Dataset entries
++++++++
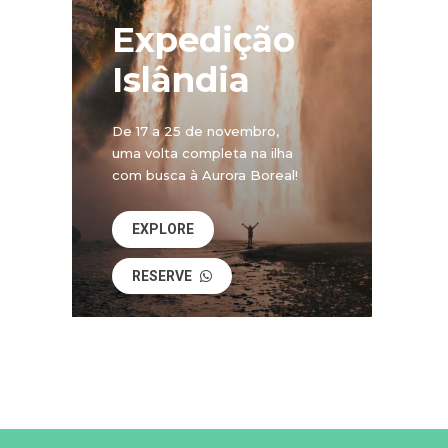
Expedição
Islândia
De 17 a 25 de novembro,
uma volta completa na ilha
com busca à Aurora Boreal!
EXPLORE
RESERVE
++++++++
- Goal of the exercise -
Can you repeat every record above exactly, apart from the pictures?

- The completed task -
Expedição
Islândia
De 17 a 25 de novembro,
uma volta completa na ilha
com busca à Aurora Boreal!
EXPLORE
RESERVE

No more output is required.